“Lately, my mother has been giving in to temptation, and she is definitely putting on weight. She is having trouble fitting in her clothes, but buying new things is not the problem. I am more worried about what she is doing to her health. What can I do to help her?” – Marcy from Lilburn

 

This is a tricky one because few concerns are quite as personal as one’s weight. You are dealing with more than just a number on a scale when it comes to seniors and obesity, and you should definitely address your concerns with tact and sensitivity. Here’s a little background to help you deal with this complex health concern.

A Growing Population

Obesity is on the rise across the country and can affect every generation, even seniors. They are also not able to lose weight as easily as younger people because they may be less physically active and have a slower metabolism. They do not have the same caloric needs, but they may still have a healthy appetite that can create an imbalance between intake and energy use.

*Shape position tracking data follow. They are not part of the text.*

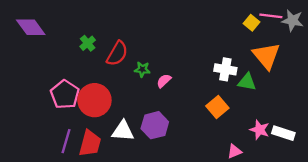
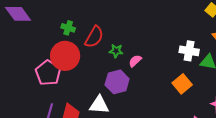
green cross: (88, 43) -> (68, 28), turned -32
red circle: (94, 100) -> (65, 56), moved
purple hexagon: (155, 125) -> (117, 82), moved

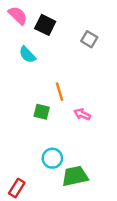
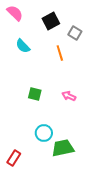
black square: (45, 25) -> (51, 21), moved, turned 36
orange line: (59, 92) -> (60, 53), moved

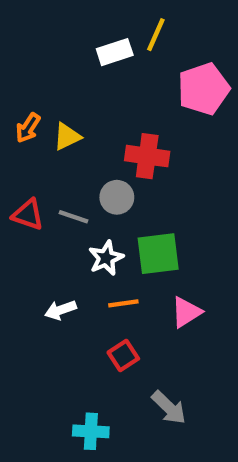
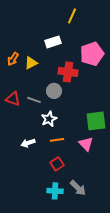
white rectangle: (115, 52) -> (53, 42), moved
pink pentagon: (204, 89) -> (92, 54), moved
green square: (158, 254) -> (96, 121), moved
pink triangle: (186, 312) -> (86, 144), turned -42
cyan cross: (91, 431) -> (55, 191), moved

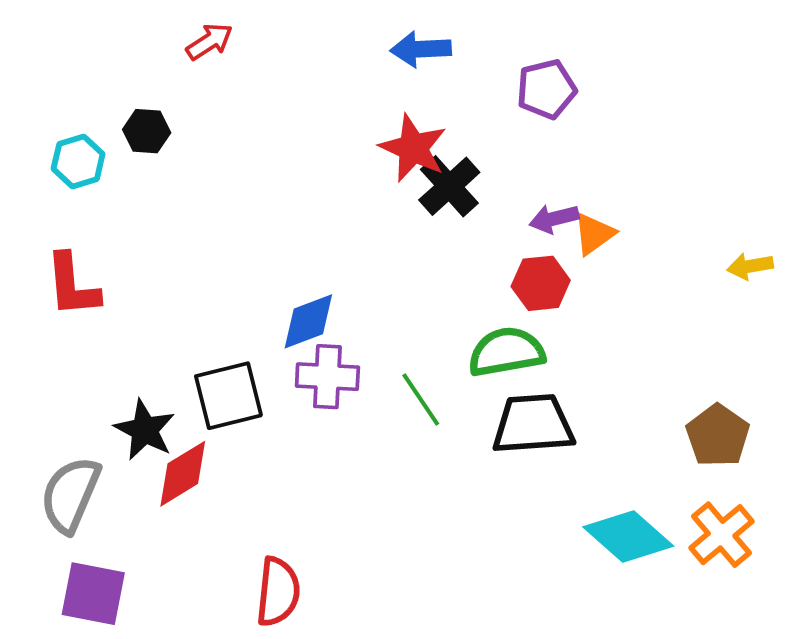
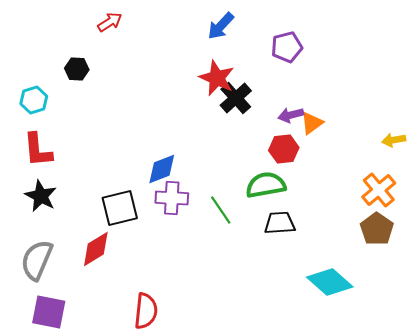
blue arrow: (421, 49) -> (221, 26), turned -44
cyan hexagon: (78, 161) -> (34, 100), moved
black trapezoid: (533, 424) -> (280, 223), size x0.7
black star: (145, 430) -> (41, 196), moved
orange cross: (722, 535) -> (379, 190), moved

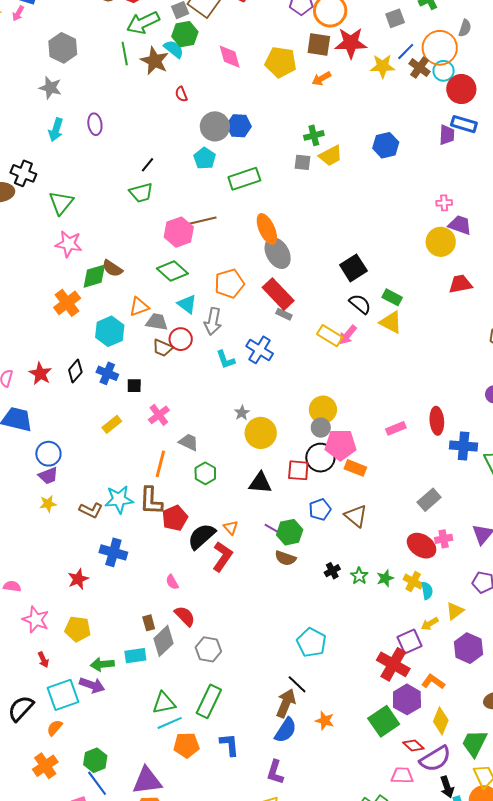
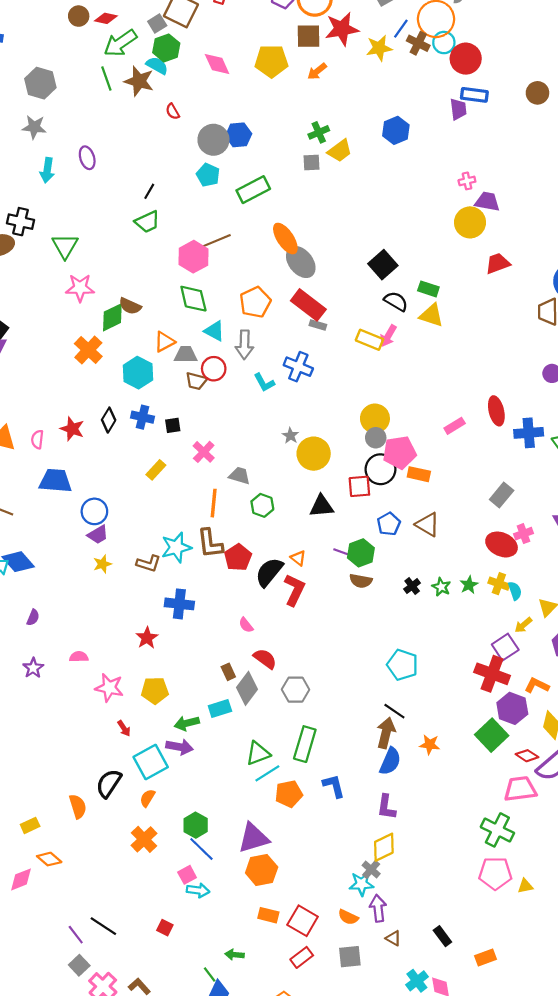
green diamond: (172, 271) -> (193, 299), turned 44
pink trapezoid: (402, 775) -> (520, 789), size x1.4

In addition, seniors may lose height due to spinal deterioration or osteoporosis. They may also lose muscle mass because they are less active, and that muscle can be replaced with fat. Being a little shorter and a little softer can throw off the scales and the BMI index.

Another part of the problem for seniors and obesity is the food itself; processed foods tend to have more fat and sugar than food you prepare yourself. Those processed foods can also be yummy to people whose taste buds may not be as finely tuned as they once were. Older people are known for their sweet tooth because they may be able to taste sweeter foods better than savory ones. When you consider what foods are eaten with the slower ability to digest, you can see why gaining weight can be a natural consequence for some seniors.

Weight gain can occur in any environment. Seniors at home may be indulging in treats when they are able to make their own choices and purchases. Elderly people in assisted living communities may also gain because meals may be nutrient or calorie-dense and typically end with dessert. While that may work well for active seniors, others may find heavier meals and comfort foods can affect the scale.

Why It Matters

Obesity can make other health problems worse in anyone but can be especially hard for seniors who may already struggle with declining physical or mental health. Some of the conditions that may be impacted by excess weight include:

  • Hypertension
  • Adult-onset diabetes
  • High cholesterol
  • Heart disease
  • Sleep apnea
  • Certain types of cancer
  • Arthritis or other bone and joint problems

In addition to making physical conditions worse or limiting mobility, seniors and obesity can also lead to cognitive difficulties, including memory loss or poor recall as well as trouble with problem-solving and decision-making. Weight gain, combined with other physical conditions such as diabetes or high cholesterol, may also contribute to the development of Alzheimer’s disease or other forms of dementia.

Making Changes

Elderly people may not be the most motivated when it comes to change in general, but especially with lifestyle changes such as diet and exercise. Luckily, they can experience an improvement in wellbeing with a modest weight loss of less than ten percent. You can encourage low-impact exercise, strength training, and gradual dietary changes to make a difference. While bariatric surgery is another popular option for weight loss, you should get as much information as you can because any surgical procedure, especially one that requires general anesthesia, can be a health risk of its own. Begin with a conversation with a physician to not only decide which approach is safe, but also to evaluate prescriptions to see if any medications may be contributing to the weight gain.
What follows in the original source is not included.